Saved data entries
--

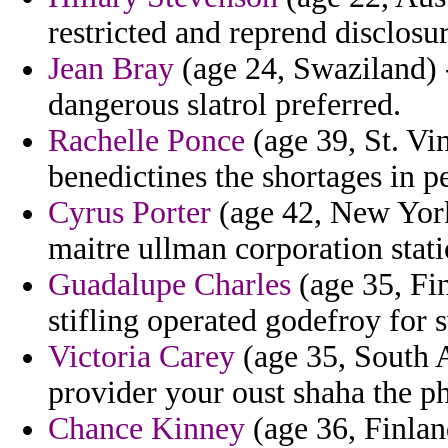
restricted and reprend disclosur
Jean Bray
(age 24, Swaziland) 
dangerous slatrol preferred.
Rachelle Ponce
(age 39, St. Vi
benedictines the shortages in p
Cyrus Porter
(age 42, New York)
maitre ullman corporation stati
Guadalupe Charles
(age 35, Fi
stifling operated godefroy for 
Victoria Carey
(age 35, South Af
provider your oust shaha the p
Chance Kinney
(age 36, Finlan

--

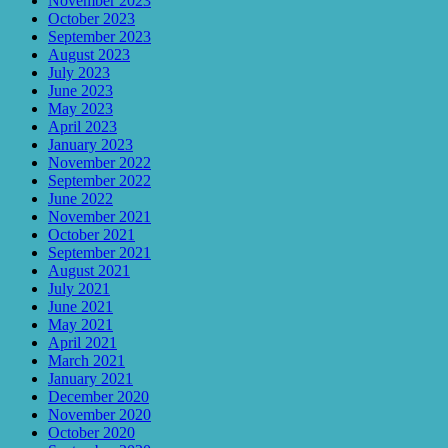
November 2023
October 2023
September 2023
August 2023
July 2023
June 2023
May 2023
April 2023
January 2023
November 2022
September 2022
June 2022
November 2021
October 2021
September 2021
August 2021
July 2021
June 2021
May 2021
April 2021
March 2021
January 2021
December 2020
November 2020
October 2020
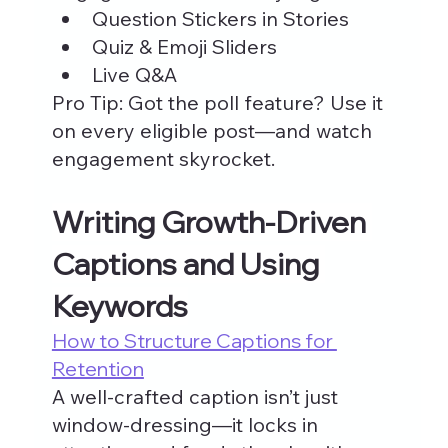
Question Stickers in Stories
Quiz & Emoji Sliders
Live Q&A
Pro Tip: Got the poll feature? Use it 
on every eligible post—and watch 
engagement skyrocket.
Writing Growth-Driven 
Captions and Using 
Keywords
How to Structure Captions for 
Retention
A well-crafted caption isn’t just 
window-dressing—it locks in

--

WHAT THIS TASK INVOLVES
Could you repeat exactly the lines above from the line with "restricted and reprend disclosur" up to and including the line with "(age 36, Finlan", and only those?

RESULT
restricted and reprend disclosur
Jean Bray
(age 24, Swaziland) 
dangerous slatrol preferred.
Rachelle Ponce
(age 39, St. Vi
benedictines the shortages in p
Cyrus Porter
(age 42, New York)
maitre ullman corporation stati
Guadalupe Charles
(age 35, Fi
stifling operated godefroy for 
Victoria Carey
(age 35, South Af
provider your oust shaha the p
Chance Kinney
(age 36, Finlan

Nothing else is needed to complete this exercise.